Saved data entries
=== Section Start ===
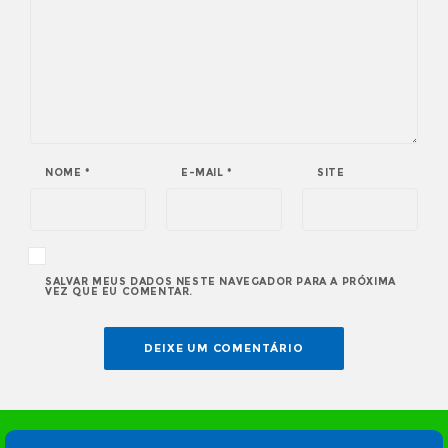
NOME
*
E-MAIL
*
SITE
SALVAR MEUS DADOS NESTE NAVEGADOR PARA A PRÓXIMA
VEZ QUE EU COMENTAR.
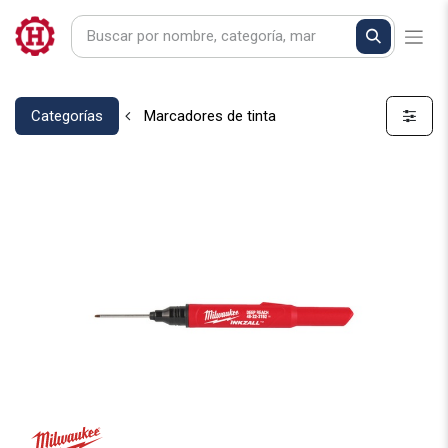
Categorías
Marcadores de tinta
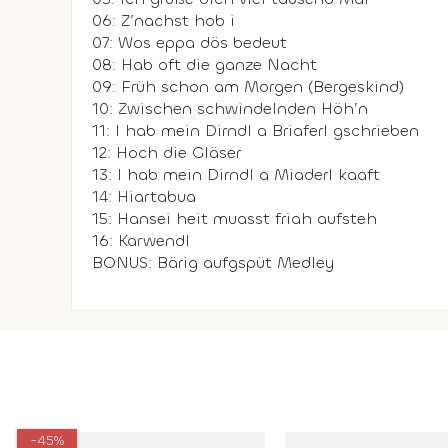
06: Z’nachst hob i
07: Wos eppa dös bedeut
08: Hab oft die ganze Nacht
09: Früh schon am Morgen (Bergeskind)
10: Zwischen schwindelnden Höh’n
11: I hab mein Dirndl a Briaferl gschrieben
12: Hoch die Gläser
13: I hab mein Dirndl a Miaderl kaaft
14: Hiartabua
15: Hansei heit muasst friah aufsteh
16: Karwendl
BONUS: Bärig aufgspüt Medley
-45%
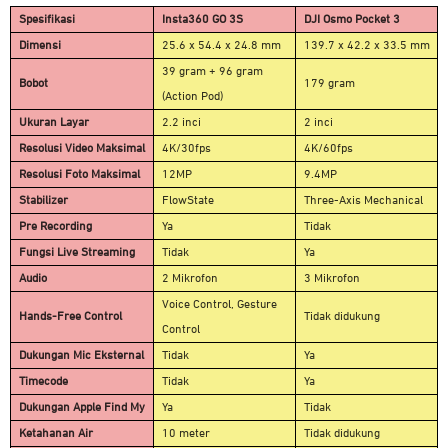
Spesifikasi
Insta360 GO 3S
DJI Osmo Pocket 3
Dimensi
25.6 x 54.4 x 24.8 mm
139.7 x 42.2 x 33.5 mm
39 gram + 96 gram
Bobot
179 gram
(Action Pod)
Ukuran Layar
2.2 inci
2 inci
Resolusi Video Maksimal
4K/30fps
4K/60fps
Resolusi Foto Maksimal
12MP
9.4MP
Stabilizer
FlowState
Three-Axis Mechanical
Pre Recording
Ya
Tidak
Fungsi Live Streaming
Tidak
Ya
Audio
2 Mikrofon
3 Mikrofon
Voice Control, Gesture
Hands-Free Control
Tidak didukung
Control
Dukungan Mic Eksternal
Tidak
Ya
Timecode
Tidak
Ya
Dukungan Apple Find My
Ya
Tidak
Ketahanan Air
10 meter
Tidak didukung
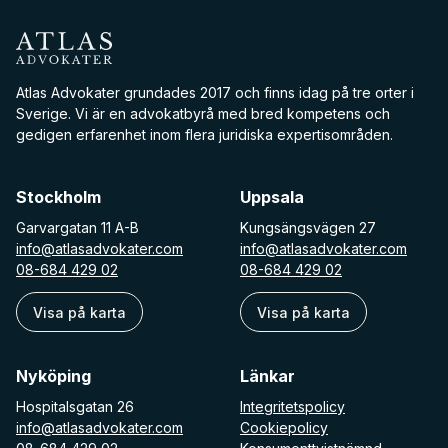
Atlas Advokater
Atlas Advokater grundades 2017 och finns idag på tre orter i
Sverige. Vi är en advokatbyrå med bred kompetens och
gedigen erfarenhet inom flera juridiska expertisområden.
Stockholm
Uppsala
Garvargatan 11 A-B
Kungsängsvägen 27
info@atlasadvokater.com
info@atlasadvokater.com
08-684 429 02
08-684 429 02
Visa på karta
Visa på karta
Nyköping
Länkar
Hospitalsgatan 26
Integritetspolicy
info@atlasadvokater.com
Cookiepolicy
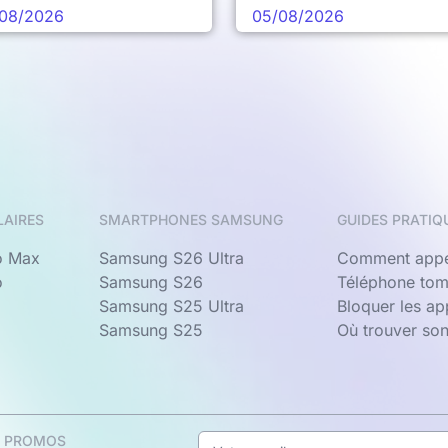
chaine vague
08/2026
05/08/2026
LAIRES
SMARTPHONES SAMSUNG
GUIDES PRATIQ
o Max
Samsung S26 Ultra
Comment appe
o
Samsung S26
Téléphone tom
Samsung S25 Ultra
Bloquer les a
Samsung S25
Où trouver so
& PROMOS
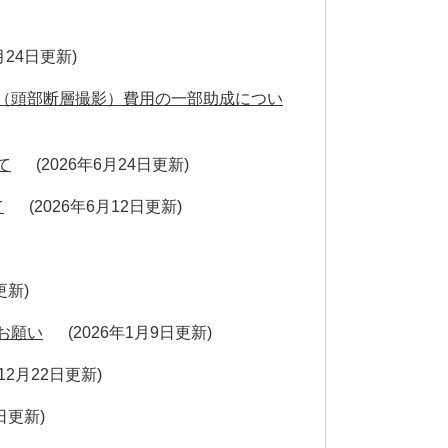
6月24日更新
（頭部断層撮影）費用の一部助成につい
て
2026年6月24日更新
て
2026年6月12日更新
日更新
お願い
2026年1月9日更新
年12月22日更新
9日更新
=== Section End ===
Write the data above out again exactly, every line of it, and exclude the pictures.

NOME
*
E-MAIL
*
SITE
SALVAR MEUS DADOS NESTE NAVEGADOR PARA A PRÓXIMA
VEZ QUE EU COMENTAR.
Categorías
Marcadores de tinta
06: Z’nachst hob i
07: Wos eppa dös bedeut
08: Hab oft die ganze Nacht
09: Früh schon am Morgen (Bergeskind)
10: Zwischen schwindelnden Höh’n
11: I hab mein Dirndl a Briaferl gschrieben
12: Hoch die Gläser
13: I hab mein Dirndl a Miaderl kaaft
14: Hiartabua
15: Hansei heit muasst friah aufsteh
16: Karwendl
BONUS: Bärig aufgspüt Medley
-45%
Spesifikasi
Insta360 GO 3S
DJI Osmo Pocket 3
Dimensi
25.6 x 54.4 x 24.8 mm
139.7 x 42.2 x 33.5 mm
39 gram + 96 gram
Bobot
179 gram
(Action Pod)
Ukuran Layar
2.2 inci
2 inci
Resolusi Video Maksimal
4K/30fps
4K/60fps
Resolusi Foto Maksimal
12MP
9.4MP
Stabilizer
FlowState
Three-Axis Mechanical
Pre Recording
Ya
Tidak
Fungsi Live Streaming
Tidak
Ya
Audio
2 Mikrofon
3 Mikrofon
Voice Control, Gesture
Hands-Free Control
Tidak didukung
Control
Dukungan Mic Eksternal
Tidak
Ya
Timecode
Tidak
Ya
Dukungan Apple Find My
Ya
Tidak
Ketahanan Air
10 meter
Tidak didukung
Atlas Advokater
Atlas Advokater grundades 2017 och finns idag på tre orter i
Sverige. Vi är en advokatbyrå med bred kompetens och
gedigen erfarenhet inom flera juridiska expertisområden.
Stockholm
Uppsala
Garvargatan 11 A-B
Kungsängsvägen 27
info@atlasadvokater.com
info@atlasadvokater.com
08-684 429 02
08-684 429 02
Visa på karta
Visa på karta
Nyköping
Länkar
Hospitalsgatan 26
Integritetspolicy
info@atlasadvokater.com
Cookiepolicy
chaine vague
08/2026
05/08/2026
LAIRES
SMARTPHONES SAMSUNG
GUIDES PRATIQ
o Max
Samsung S26 Ultra
Comment appe
o
Samsung S26
Téléphone tom
Samsung S25 Ultra
Bloquer les a
Samsung S25
Où trouver so
& PROMOS
6月24日更新
（頭部断層撮影）費用の一部助成につい
て
2026年6月24日更新
て
2026年6月12日更新
日更新
お願い
2026年1月9日更新
年12月22日更新
9日更新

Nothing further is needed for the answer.